DATA =>
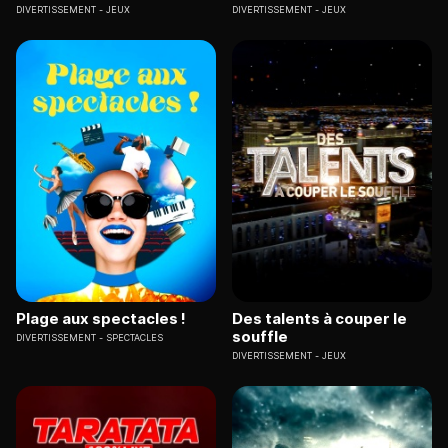
DIVERTISSEMENT
JEUX
DIVERTISSEMENT
JEUX
Plage aux spectacles !
Des talents à couper le
souffle
DIVERTISSEMENT
SPECTACLES
DIVERTISSEMENT
JEUX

YOUR GOAL => Transcribe every record above exactly, leaving out the pictures.

RESULT OF THIS EXERCISE =>
DIVERTISSEMENT
JEUX
DIVERTISSEMENT
JEUX
Plage aux spectacles !
Des talents à couper le
souffle
DIVERTISSEMENT
SPECTACLES
DIVERTISSEMENT
JEUX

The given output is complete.